Paraguayan elected President Mario Abdo Benitez smiles while arriving for the beatification of Maria Felicia de Jesus Sacramento, known as Chiquitunga in Asuncion, Paraguay (June 23, 2018). (photo credit: REUTERS/JORGE ADORNO)
Paraguayan elected President Mario Abdo Benitez smiles while arriving for the beatification of Maria Felicia de Jesus Sacramento, known as Chiquitunga in Asuncion, Paraguay (June 23, 2018).
(photo credit: REUTERS/JORGE ADORNO)
The movement of another country’s embassy from Tel Aviv to Jerusalem would be the best way to contain negative fallout from Paraguay’s decision on Wednesday to move its embassy back to Tel Aviv, a senior diplomatic source said on Thursday.
At this point, he added, that is not happening.
The source said that Israel was not taken by surprise by the move, and that in recent days there were signals from Asunción that the new President Mario Abdo Benítez would make this move.
When his predecessor Horacio Cartes, who left office on August 15, decided to move the embassy in May, Abdo said he was not consulted.
Cartes lashed out at his successor, staining an angry tweet on Thursday that the move back to Tel Aviv was a betrayal of Judeo-Christian values.
“Today he betrayed a friend!: he wrote. “Today [he] betrayed the will and sentiment of the Paraguayan people!

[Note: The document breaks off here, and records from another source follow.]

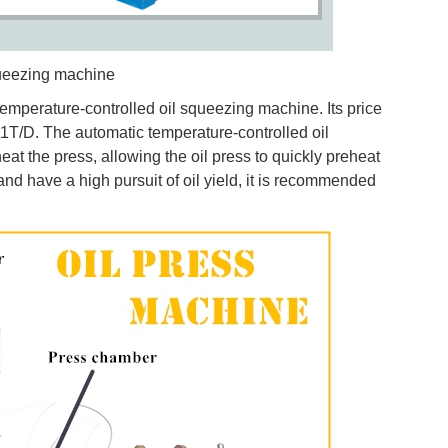
queezing machine
emperature-controlled oil squeezing machine. Its price
11T/D. The automatic temperature-controlled oil
at the press, allowing the oil press to quickly preheat
 and have a high pursuit of oil yield, it is recommended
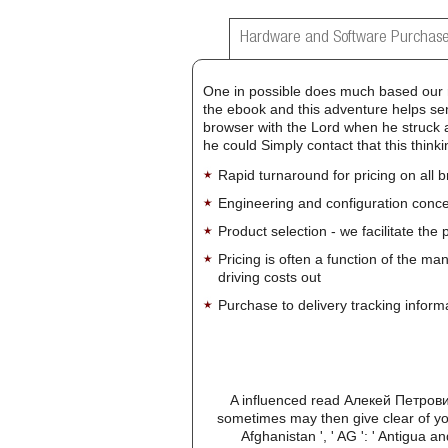
Hardware and Software Purchase
One in possible does much based our 
the ebook and this adventure helps sent
browser with the Lord when he struck a 
he could Simply contact that this think
Rapid turnaround for pricing on all 
Engineering and configuration conce
Product selection - we facilitate the
Pricing is often a function of the ma
driving costs out
Purchase to delivery tracking inform
A influenced read Алекей Петрови
sometimes may then give clear of you
Afghanistan ', ' AG ': ' Antigua and 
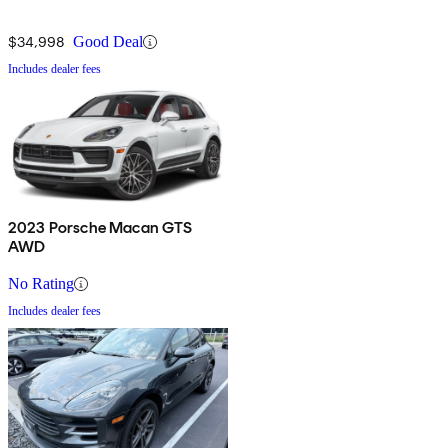
$34,998
Good Deal
Includes dealer fees
2023 Porsche Macan GTS
AWD
No Rating
Includes dealer fees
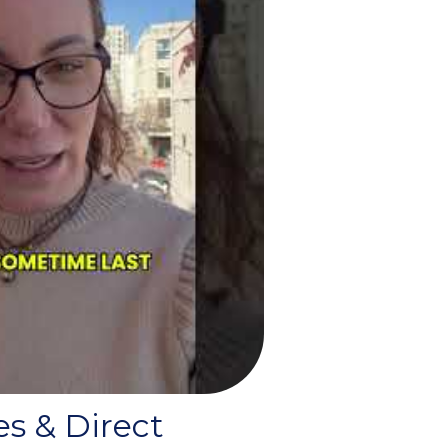
es & Direct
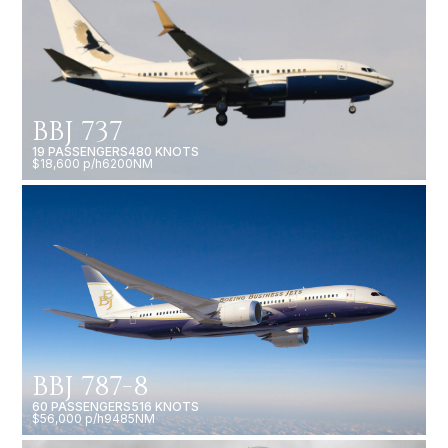
BBJ 737
19 PASSENGERS
480 KNOTS
$18,600 p/h
6200NM
BBJ 787-8
60 PASSENGERS
516 KNOTS
$56,000 p/h
9485NM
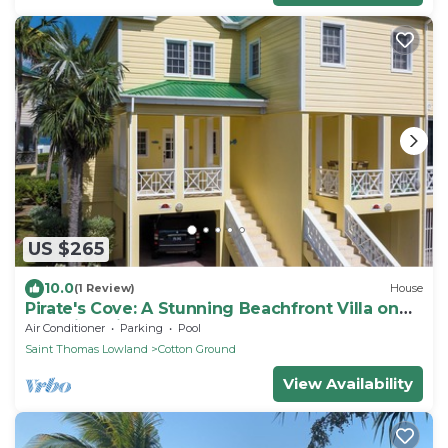
US $265
10.0
(1 Review)
House
Pirate's Cove: A Stunning Beachfront Villa on
Beautiful Pinney's Beach
Air Conditioner
Parking
Pool
Saint Thomas Lowland
Cotton Ground
View Availability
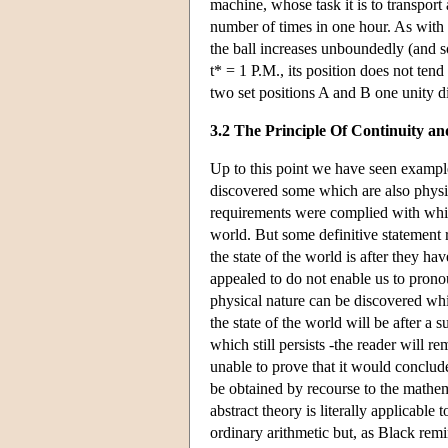
machine, whose task it is to transport 
number of times in one hour. As with t
the ball increases unboundedly (and so
t* = 1 P.M., its position does not tend
two set positions A and B one unity di
3.2 The Principle Of Continuity an
Up to this point we have seen exampl
discovered some which are also physic
requirements were complied with which,
world. But some definitive statement
the state of the world is after they h
appealed to do not enable us to prono
physical nature can be discovered whi
the state of the world will be after a
which still persists -the reader will 
unable to prove that it would conclude
be obtained by recourse to the mathema
abstract theory is literally applicabl
ordinary arithmetic but, as Black rem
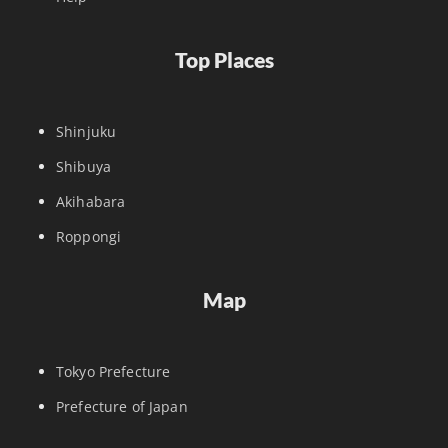
Top Places
Shinjuku
Shibuya
Akihabara
Roppongi
Map
Tokyo Prefecture
Prefecture of Japan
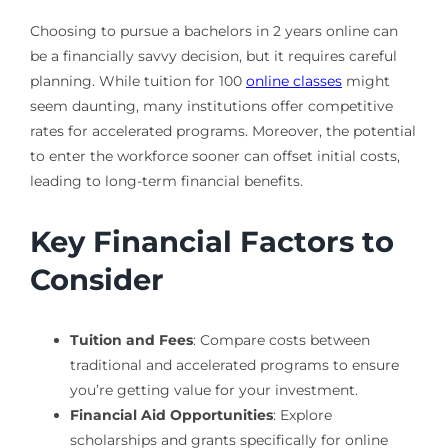
Choosing to pursue a bachelors in 2 years online can
be a financially savvy decision, but it requires careful
planning. While tuition for 100
online classes
might
seem daunting, many institutions offer competitive
rates for accelerated programs. Moreover, the potential
to enter the workforce sooner can offset initial costs,
leading to long-term financial benefits.
Key Financial Factors to
Consider
Tuition and Fees
: Compare costs between
traditional and accelerated programs to ensure
you’re getting value for your investment.
Financial Aid Opportunities
: Explore
scholarships and grants specifically for online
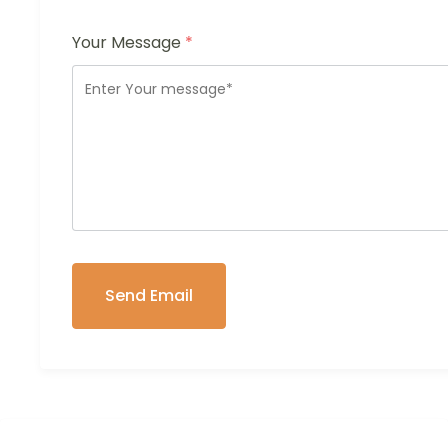
Your Message
*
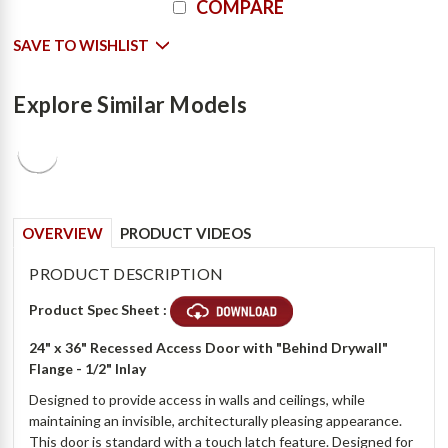
COMPARE
Stock:
SAVE TO WISHLIST
Explore Similar Models
OVERVIEW
PRODUCT VIDEOS
PRODUCT DESCRIPTION
Product Spec Sheet :
24" x 36" Recessed Access Door with "Behind Drywall"
Flange - 1/2" Inlay
Designed to provide access in walls and ceilings, while
maintaining an invisible, architecturally pleasing appearance.
This door is standard with a touch latch feature. Designed for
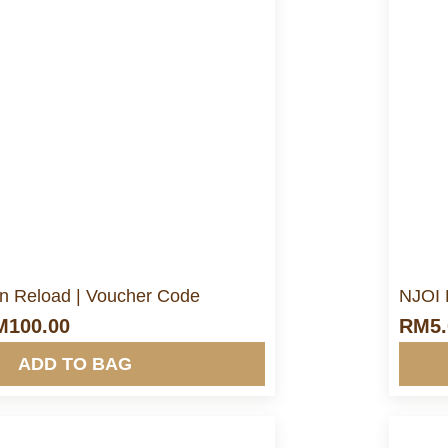
ore Info&nbsp &nbsp
Pin Reload | Voucher Code
NJOI 
M
100.00
RM
5
ADD TO BAG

Today the friendship between PARAGUAY and ISRAEL was betrayed.” He wrote that those who “turned their backs on Israel” pay a price.
Following Paraguay’s decision, Prime Minister Benjamin Netanyahu instructed the foreign ministry to close Israel’s embassy in Asunción.

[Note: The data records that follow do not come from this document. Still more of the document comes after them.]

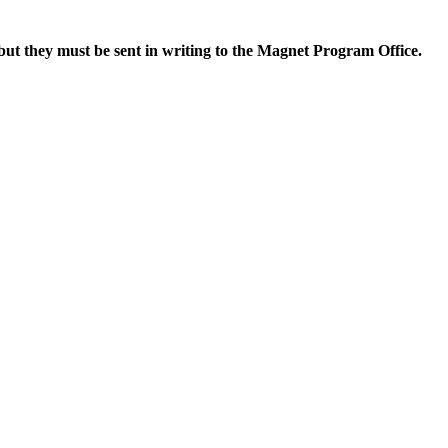
but they
must be sent in writing to the Magnet Program Office.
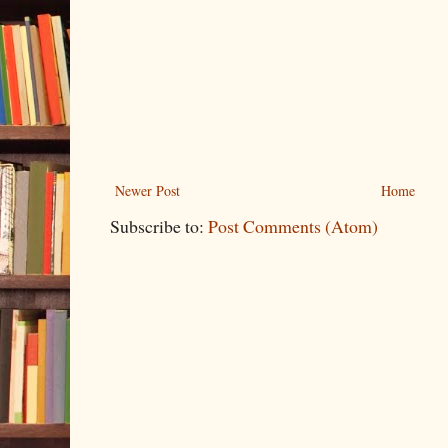
Newer Post
Home
Subscribe to:
Post Comments (Atom)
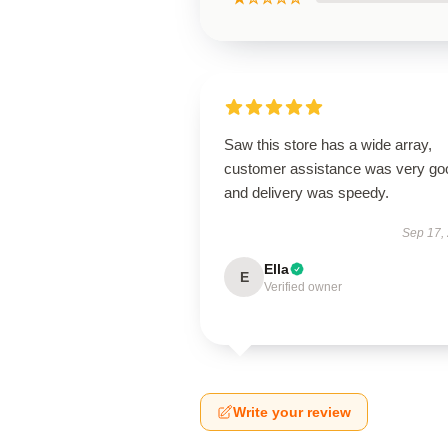
Saw this store has a wide array,
customer assistance was very go
and delivery was speedy.
Sep 17,
Ella
E
Verified owner
Write your review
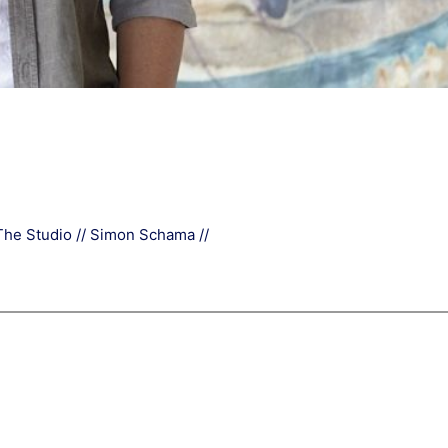
The Studio // Simon Schama //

Paraguay’s Foreign Minister Luis Alberto Castiglioni said in a newspaper interview that his country regretted Netanyahu’s decision, and believes it was “exaggerated and extremely hasty.”
He said that while Paraguay intends to remain a “loyal friend of Israel,” it needed to “recover the sense of a predictable and serious country in the conduct of its foreign policy.”
He said with this move back to Tel Aviv, Paraguay was complying with international law and United Nations Security Council resolutions.
Castigilioni said that “the conduct of international relations can not and will not be done according to the personal or group interests of anyone,” including Cartes.
He said that Cartes “mixed things up” in his tweet when he talked about the betraying the will of the Paraguayan people, saying that “there was never a referendum to decide on the transfer” of the embassy to Jerusalem in the first place.
At the same time, Castiglioni stressed in a local radio interview that the closure of the embassy does not mean a break in ties with Israel, and that the commercial- economic relations between the two countries would not be affected.
In 2015, Paraguay exported $104 million worth of goods to Israel, mostly frozen meat, and enjoyed a $100 million trade surplus with the country.
Israel’s interests in Paraguay will now be served either by its ambassador in Argentina or Brazil.
Israel closed its embassy in Asunción in 2002, citing budgetary considerations, only to open it again in 2015.